Dedicato ai
dispersi in mare il volume della psicoterapeuta Anna Mozzi “Blu oltremare” che
si presenterà venerdì 30 novembre 2018 alla Casa Internazionale delle Donne a
Roma. Dialoga con l’autrice Angelo Giuseppe Pizza. Letture di Sista Bramini. Viola e
canto di Camilla Dell’Agnola. Introduce l’antropologa Alexandra
Rendhell.
ROMA - “Blu oltremare” è l’interessante libro della psicologa-psicoterapeuta
Anna Mozzi, edito da Apeiron (pp. 75, euro 12,50), con prefazione di Angelo
Giuseppe Pizza, curatore dell’opera. Dedicato ai dispersi in mare e ispirato
alle diatomee, è composto da 30 straordinarie poesie accompagnate dai disegni originali
ed esclusivi dell’artista Francesca Bartalini.
Il volume
sarà presentato venerdì 30 novembre 2018 ore 18.00 presso la Casa
Internazionale delle Donne – Sala Simonetta Tosi a Roma (Via della Lungara 19).

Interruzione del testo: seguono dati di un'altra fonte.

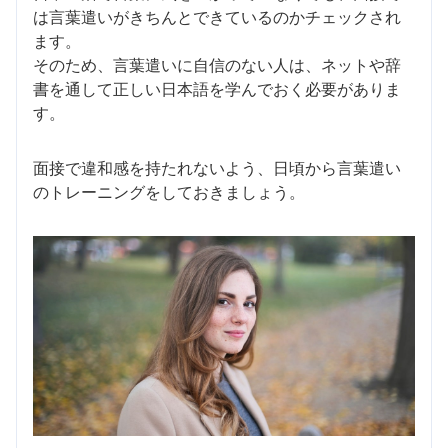
は言葉遣いがきちんとできているのかチェックされ
ます。
そのため、言葉遣いに自信のない人は、ネットや辞
書を通して正しい日本語を学んでおく必要がありま
す。
面接で違和感を持たれないよう、日頃から言葉遣い
のトレーニングをしておきましょう。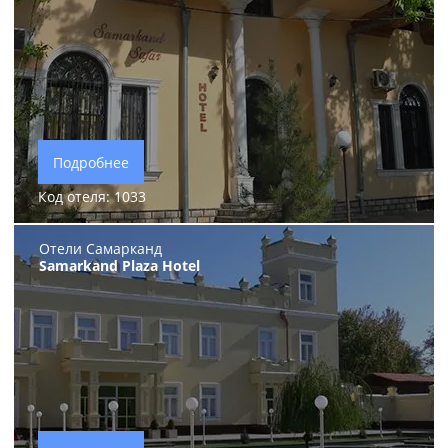
Подробнее
Код отеля: 1033
Отели Самарканд
Samarkand Plaza Hotel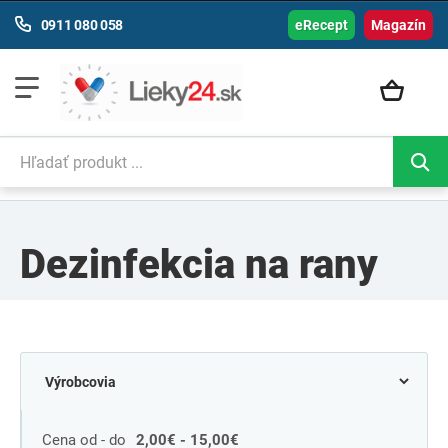
0911 080 058
eRecept
Magazín
Dezinfekcia na rany
Cena od - do
2,00€ - 15,00€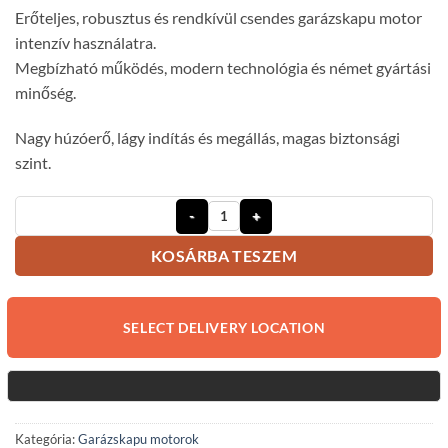
Erőteljes, robusztus és rendkívül csendes garázskapu motor
intenzív használatra.
Megbízható működés, modern technológia és német gyártási
minőség.
Nagy húzóerő, lágy indítás és megállás, magas biztonsági
szint.
Sommer Aperto A800 XL Garázskapu
KOSÁRBA TESZEM
SELECT DELIVERY LOCATION
Kategória:
Garázskapu motorok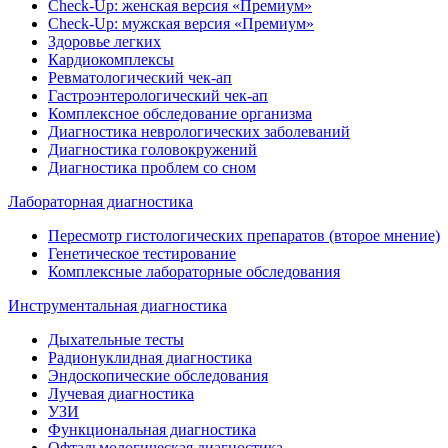
Check-Up: женская версия «Премиум»
Check-Up: мужская версия «Премиум»
Здоровье легких
Кардиокомплексы
Ревматологический чек-ап
Гастроэнтерологический чек-ап
Комплексное обследование организма
Диагностика неврологических заболеваний
Диагностика головокружений
Диагностика проблем со сном
Лабораторная диагностика
Пересмотр гистологических препаратов (второе мнение)
Генетическое тестирование
Комплексные лабораторные обследования
Инструментальная диагностика
Дыхательные тесты
Радионуклидная диагностика
Эндоскопические обследования
Лучевая диагностика
УЗИ
Функциональная диагностика
Офтальмологическая диагностика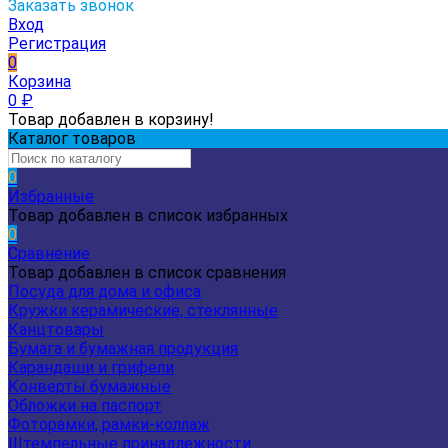
Заказать звонок
Вход
Регистрация
0
Корзина
0
₽
Товар добавлен в корзину!
Каталог товаров
0
Избранные
Товар добавлен в список избранных
0
Сравнение
Товар добавлен в список сравнения
Посуда для дома и офиса
Кружки керамические, стеклянные
Канцтовары
Бумага и бумажная продукция
Карандаши и грифели
Конверты бумажные
Обложки на паспорт
Фоторамки, рамки-коллаж
Штемпельные принадлежности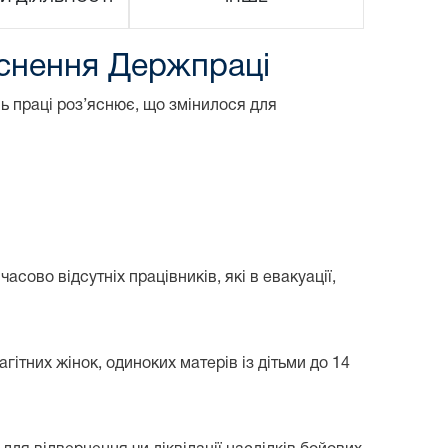
'яснення Держпраці
нь праці роз’яснює, що змінилося для
сово відсутніх працівників, які в евакуації,
гітних жінок, одиноких матерів із дітьми до 14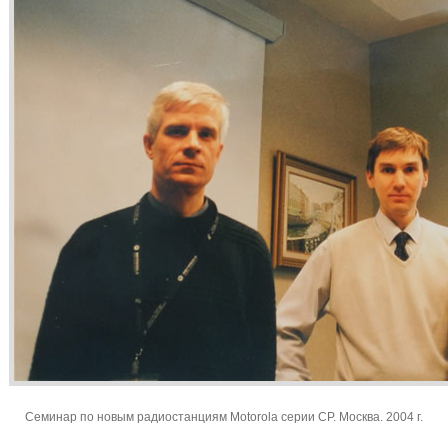
Семинар по новым радиостанциям Motorola серии CP. Москва. 2004 г.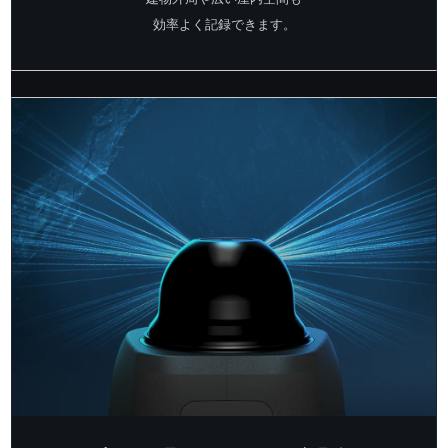
効率よく記録できます。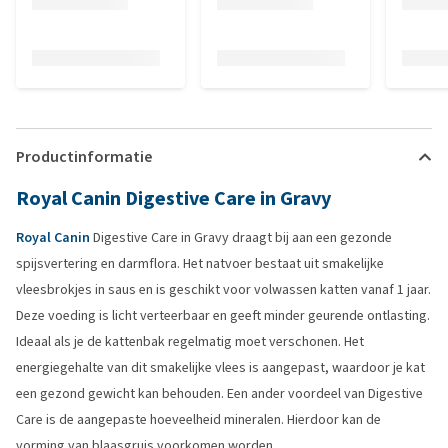
Productinformatie
Royal Canin Digestive Care in Gravy
Royal Canin
Digestive Care in Gravy draagt bij aan een gezonde
spijsvertering en darmflora. Het natvoer bestaat uit smakelijke
vleesbrokjes in saus en is geschikt voor volwassen katten vanaf 1 jaar.
Deze voeding is licht verteerbaar en geeft minder geurende ontlasting.
Ideaal als je de kattenbak regelmatig moet verschonen. Het
energiegehalte van dit smakelijke vlees is aangepast, waardoor je kat
een gezond gewicht kan behouden. Een ander voordeel van Digestive
Care is de aangepaste hoeveelheid mineralen. Hierdoor kan de
vorming van blaasgruis voorkomen worden.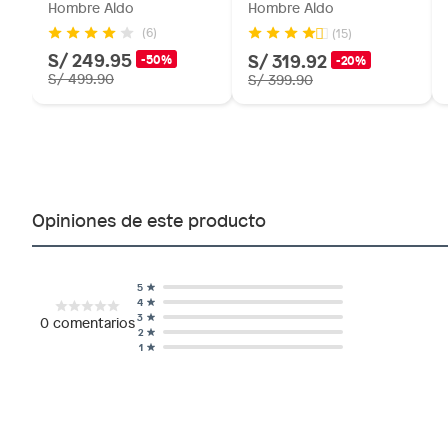
Hombre Aldo
Hombre Aldo
(6)
(15)
S/ 249.95
S/ 319.92
-50%
-20%
S/ 499.90
S/ 399.90
Opiniones de este producto
5
4
3
0
comentarios
2
1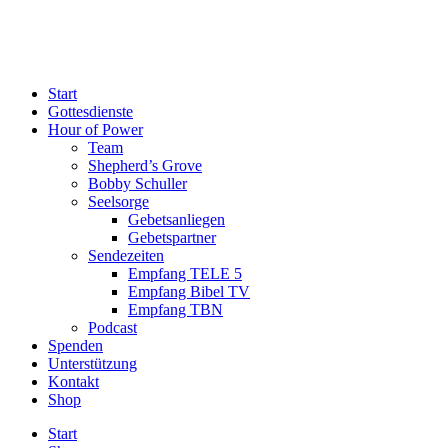
Start
Gottesdienste
Hour of Power
Team
Shepherd’s Grove
Bobby Schuller
Seelsorge
Gebetsanliegen
Gebetspartner
Sendezeiten
Empfang TELE 5
Empfang Bibel TV
Empfang TBN
Podcast
Spenden
Unterstützung
Kontakt
Shop
Start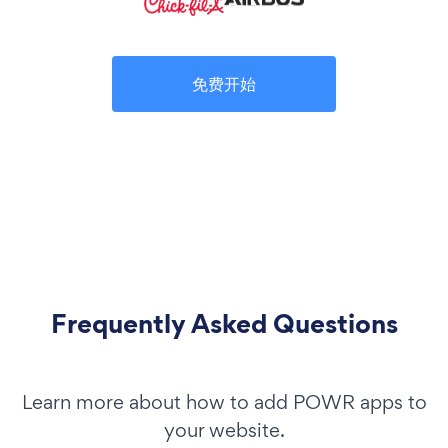
免费开始
Frequently Asked Questions
Learn more about how to add POWR apps to
your website.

Con l’autrice dialogherà Angelo Giuseppe Pizza, tra letture di Sista Bramini e
il canto e le melodie della viola di Camilla Dell’Agnola. Introdurrà
l’antropologa Alexandra Rendhell.
Nell’attenta
analisi introspettiva che emerge dalla lettura dei trenta componimenti poetici,
il mare assurge a simbolo di annichilimento rispetto ai dispersi che lo
affrontano per raggiungere mete più favorevoli di vita, ma l’ispirazione è
rivolta per l’intera raccolta, alle diatomee, disegnate per l’occasione
dalla Bartalini, per il loro significato di rinnovamento.
“Le poesie -
chiarisce l’autrice casertana - nascono proprio da un ossimoro fondamentale: il
mare come vita e morte, bellezza e tragedia, luce accolta e luce smarrita,
indifferenza e pietà, ma la quintessenza si concentra nella bellezza delle diatomee,
che sono microalghe unicellulari di silicea resistenza, presenti in tutti gli
ambienti acquatici naturali, con oltre 200.000 specie, che ricoprono un
importantissimo ruolo ecologico, poiché contribuiscono all’assorbimento
dell’anidride carbonica”.
La diatomea simbolo di
rigenerazione? Sì, conferma la Mozzi, la
diatomea è monade di leibniziana memoria, mandala, tassello di un universale
mosaico, simbolo di Palingenesi, perché “la bellezza salverà il mondo”, come
diceva Dostoevskij, purché la sappiamo tutelare!
“Ma anche la sofferenza, purché la sdoganiamo, la
decriptiamo, la derubrichiamo, la doniamo come testimonianza, - continua
l’autrice - perché è dimensione profonda, personale, ma così personale da
assurgere a una straordinaria valenza politica per coltivare il diritto alla
speranza collettiva, che è ingrediente indispensabile per vivere”.
La speranza, per l’autrice, è dunque le via regia
per una palingenesi, per affrancarsi, per riscattarsi.
La speranza come l’ultimo baluardo dell’umanità? È così per la Mozzi,
dato che “noi umani dobbiamo tendere
ad un itinerario di perfezionamento ad infinitum, attraverso l’experire”.